EXERCISE
Transcribe each record precisely; images stay out.

THE DATA
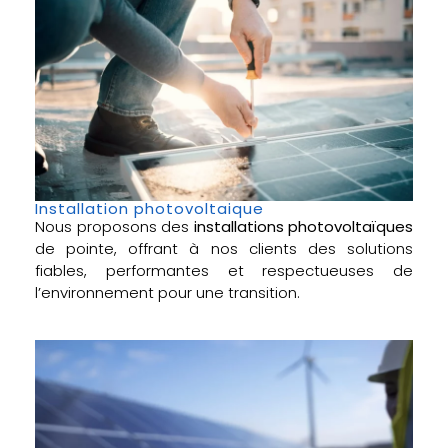
Installation photovoltaique
Nous proposons des
installations photovoltaïques
de pointe, offrant à nos clients des solutions
fiables, performantes et respectueuses de
l’environnement pour une transition.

RESPONSE
Installation photovoltaique
Nous proposons des
installations photovoltaïques
de pointe, offrant à nos clients des solutions
fiables, performantes et respectueuses de
l’environnement pour une transition.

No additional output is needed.